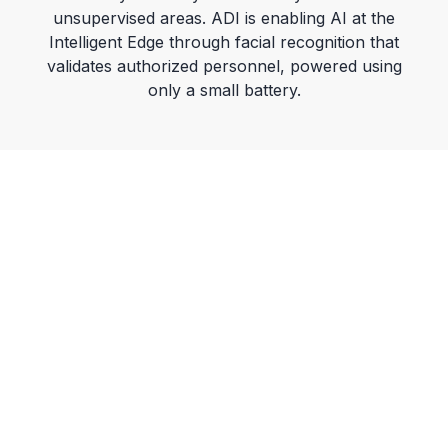
a
unsupervised areas. ADI is enabling AI at the
Intelligent Edge through facial recognition that
validates authorized personnel, powered using
only a small battery.
y
V
i
d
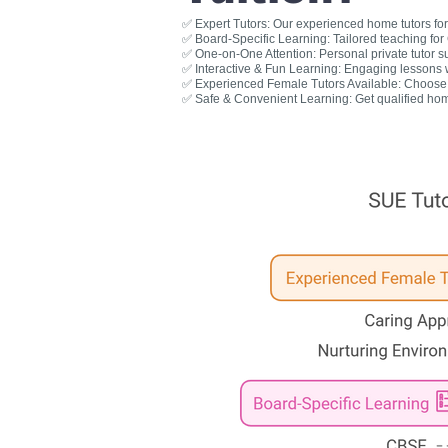
✅ Expert Tutors: Our experienced home tutors for 
✅ Board-Specific Learning: Tailored teaching fo
✅ One-on-One Attention: Personal private tutor s
✅ Interactive & Fun Learning: Engaging lessons wit
✅ Experienced Female Tutors Available: Choose a
✅ Safe & Convenient Learning: Get qualified hom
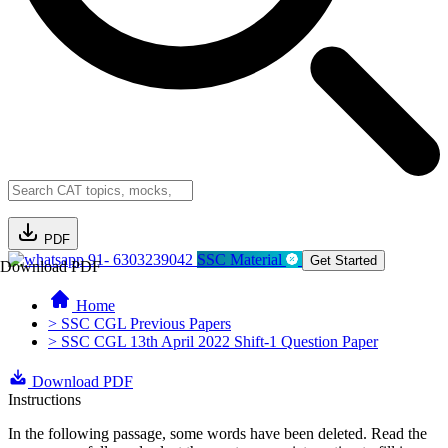
PDF
91- 6303239042
SSC Material
Get Started
Download PDF
Home
> SSC CGL Previous Papers
> SSC CGL 13th April 2022 Shift-1 Question Paper
Download PDF
Instructions
In the following passage, some words have been deleted. Read the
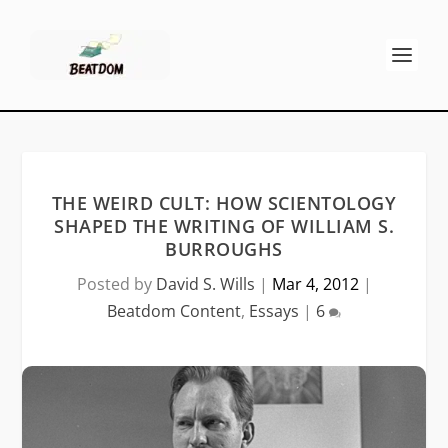
THE WEIRD CULT: HOW SCIENTOLOGY
SHAPED THE WRITING OF WILLIAM S.
BURROUGHS
Posted by
David S. Wills
|
Mar 4, 2012
|
Beatdom Content
,
Essays
|
6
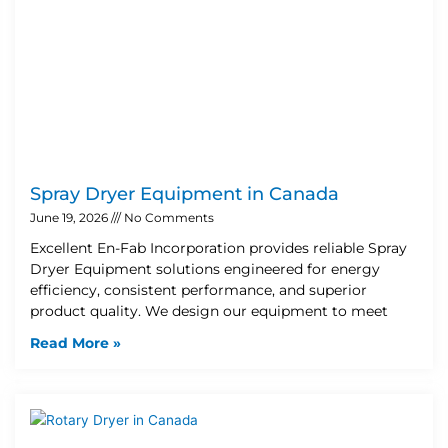
Spray Dryer Equipment in Canada
June 19, 2026
No Comments
Excellent En-Fab Incorporation provides reliable Spray
Dryer Equipment solutions engineered for energy
efficiency, consistent performance, and superior
product quality. We design our equipment to meet
Read More »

○ ○ ○ ○ ○

> _WHAT THE TASK REQUIRES_:
From the first line to the last, transcribe the listing exactly; skip the pictures.

> _TASK RESPONSE_:
a
unsupervised areas. ADI is enabling AI at the
Intelligent Edge through facial recognition that
validates authorized personnel, powered using
only a small battery.
y
V
i
d
✅ Expert Tutors: Our experienced home tutors for 
✅ Board-Specific Learning: Tailored teaching fo
✅ One-on-One Attention: Personal private tutor s
✅ Interactive & Fun Learning: Engaging lessons wit
✅ Experienced Female Tutors Available: Choose a
✅ Safe & Convenient Learning: Get qualified hom
PDF
91- 6303239042
SSC Material
Get Started
Download PDF
Home
> SSC CGL Previous Papers
> SSC CGL 13th April 2022 Shift-1 Question Paper
Download PDF
Instructions
In the following passage, some words have been deleted. Read the
THE WEIRD CULT: HOW SCIENTOLOGY
SHAPED THE WRITING OF WILLIAM S.
BURROUGHS
Posted by
David S. Wills
|
Mar 4, 2012
|
Beatdom Content
,
Essays
|
6
Spray Dryer Equipment in Canada
June 19, 2026
No Comments
Excellent En-Fab Incorporation provides reliable Spray
Dryer Equipment solutions engineered for energy
efficiency, consistent performance, and superior
product quality. We design our equipment to meet
Read More »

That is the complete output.